# Directions
Every record below must be returned word for word, with the pictures left out.

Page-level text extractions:

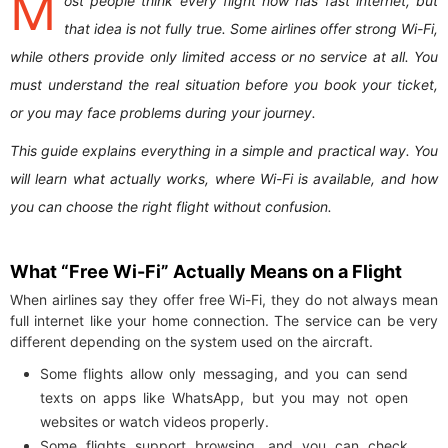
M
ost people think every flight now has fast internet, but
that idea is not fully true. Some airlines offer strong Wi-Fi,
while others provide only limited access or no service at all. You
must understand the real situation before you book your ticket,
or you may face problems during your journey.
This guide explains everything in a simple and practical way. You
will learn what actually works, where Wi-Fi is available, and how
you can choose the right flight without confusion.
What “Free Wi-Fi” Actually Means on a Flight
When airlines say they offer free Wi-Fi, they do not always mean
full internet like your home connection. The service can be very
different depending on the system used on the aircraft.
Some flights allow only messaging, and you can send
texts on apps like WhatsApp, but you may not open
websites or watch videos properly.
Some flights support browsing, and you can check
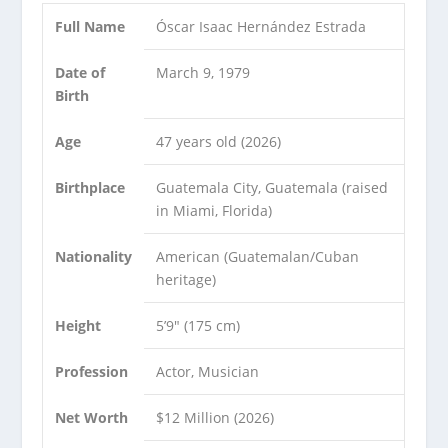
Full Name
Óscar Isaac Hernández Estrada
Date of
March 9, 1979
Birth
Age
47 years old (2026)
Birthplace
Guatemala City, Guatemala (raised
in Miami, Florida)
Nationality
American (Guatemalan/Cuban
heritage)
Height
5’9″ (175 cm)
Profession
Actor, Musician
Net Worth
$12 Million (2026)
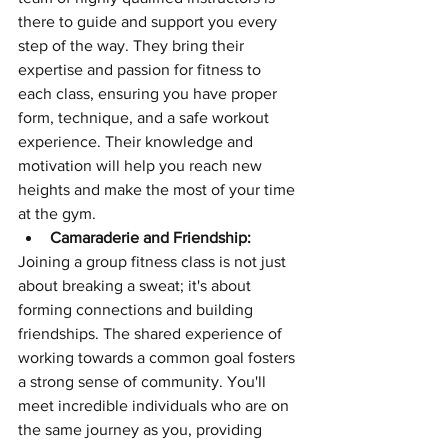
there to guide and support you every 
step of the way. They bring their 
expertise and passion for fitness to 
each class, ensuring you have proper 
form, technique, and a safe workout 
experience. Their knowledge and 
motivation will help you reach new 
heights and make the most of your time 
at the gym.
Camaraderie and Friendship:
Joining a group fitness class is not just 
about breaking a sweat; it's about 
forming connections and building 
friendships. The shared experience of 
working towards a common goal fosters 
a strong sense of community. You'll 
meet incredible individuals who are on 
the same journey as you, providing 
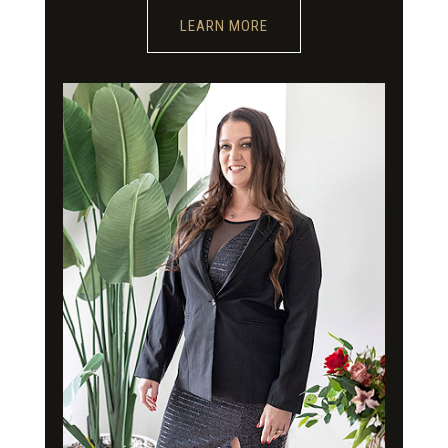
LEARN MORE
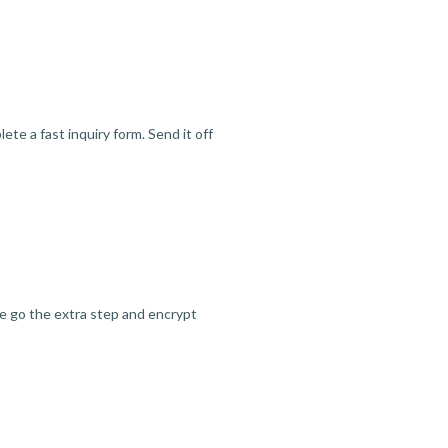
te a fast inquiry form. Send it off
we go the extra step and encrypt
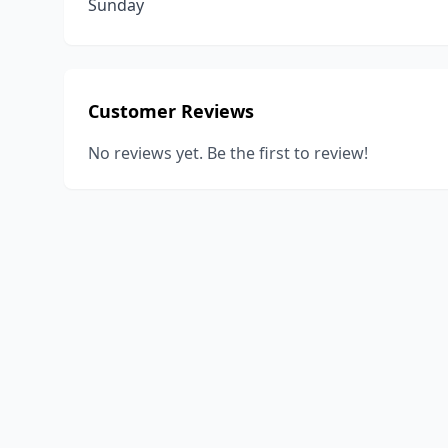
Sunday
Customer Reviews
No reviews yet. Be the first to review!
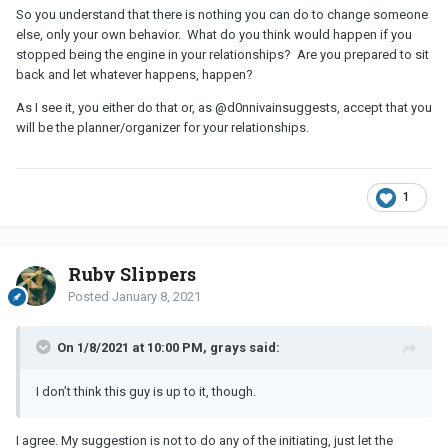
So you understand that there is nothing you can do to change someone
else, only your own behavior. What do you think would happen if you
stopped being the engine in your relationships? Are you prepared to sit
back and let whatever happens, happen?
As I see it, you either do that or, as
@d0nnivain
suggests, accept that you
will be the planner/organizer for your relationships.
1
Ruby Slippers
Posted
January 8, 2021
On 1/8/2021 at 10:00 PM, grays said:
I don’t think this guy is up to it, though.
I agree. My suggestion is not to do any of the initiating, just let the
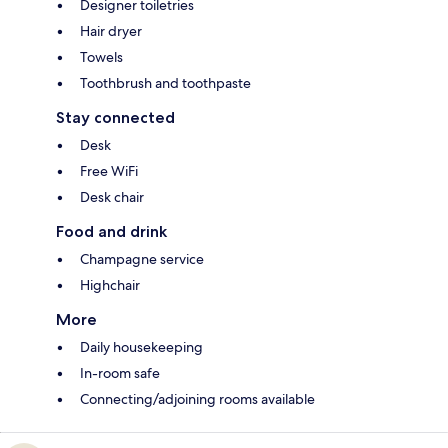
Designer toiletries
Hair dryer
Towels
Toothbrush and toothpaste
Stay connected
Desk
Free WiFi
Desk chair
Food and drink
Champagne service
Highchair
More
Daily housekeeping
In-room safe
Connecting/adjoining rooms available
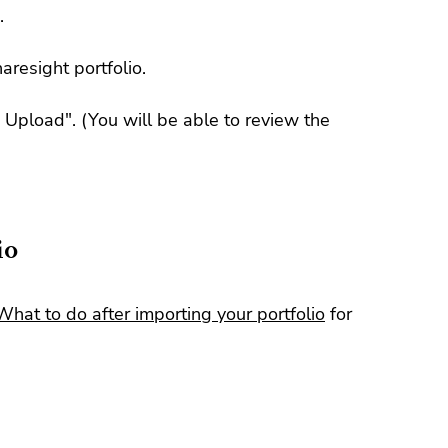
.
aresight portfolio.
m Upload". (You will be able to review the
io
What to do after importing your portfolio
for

# The completed task
M
ost people think every flight now has fast internet, but
that idea is not fully true. Some airlines offer strong Wi-Fi,
while others provide only limited access or no service at all. You
must understand the real situation before you book your ticket,
or you may face problems during your journey.
This guide explains everything in a simple and practical way. You
will learn what actually works, where Wi-Fi is available, and how
you can choose the right flight without confusion.
What “Free Wi-Fi” Actually Means on a Flight
When airlines say they offer free Wi-Fi, they do not always mean
full internet like your home connection. The service can be very
different depending on the system used on the aircraft.
Some flights allow only messaging, and you can send
texts on apps like WhatsApp, but you may not open
websites or watch videos properly.
Some flights support browsing, and you can check
Full Name
Óscar Isaac Hernández Estrada
Date of
March 9, 1979
Birth
Age
47 years old (2026)
Birthplace
Guatemala City, Guatemala (raised
in Miami, Florida)
Nationality
American (Guatemalan/Cuban
heritage)
Height
5’9″ (175 cm)
Profession
Actor, Musician
Net Worth
$12 Million (2026)
there to guide and support you every 
step of the way. They bring their 
expertise and passion for fitness to 
each class, ensuring you have proper 
form, technique, and a safe workout 
experience. Their knowledge and 
motivation will help you reach new 
heights and make the most of your time 
at the gym.
Camaraderie and Friendship:
Joining a group fitness class is not just 
about breaking a sweat; it's about 
forming connections and building 
friendships. The shared experience of 
working towards a common goal fosters 
a strong sense of community. You'll 
meet incredible individuals who are on 
the same journey as you, providing 
LEARN MORE
te a fast inquiry form. Send it off
we go the extra step and encrypt
Sunday
Customer Reviews
No reviews yet. Be the first to review!
So you understand that there is nothing you can do to change someone
else, only your own behavior. What do you think would happen if you
stopped being the engine in your relationships? Are you prepared to sit
back and let whatever happens, happen?
As I see it, you either do that or, as
@d0nnivain
suggests, accept that you
will be the planner/organizer for your relationships.
1
Ruby Slippers
Posted
January 8, 2021
On 1/8/2021 at 10:00 PM, grays said:
I don’t think this guy is up to it, though.
I agree. My suggestion is not to do any of the initiating, just let the
Designer toiletries
Hair dryer
Towels
Toothbrush and toothpaste
Stay connected
Desk
Free WiFi
Desk chair
Food and drink
Champagne service
Highchair
More
Daily housekeeping
In-room safe
Connecting/adjoining rooms available
.
aresight portfolio.
m Upload". (You will be able to review the
io
What to do after importing your portfolio
for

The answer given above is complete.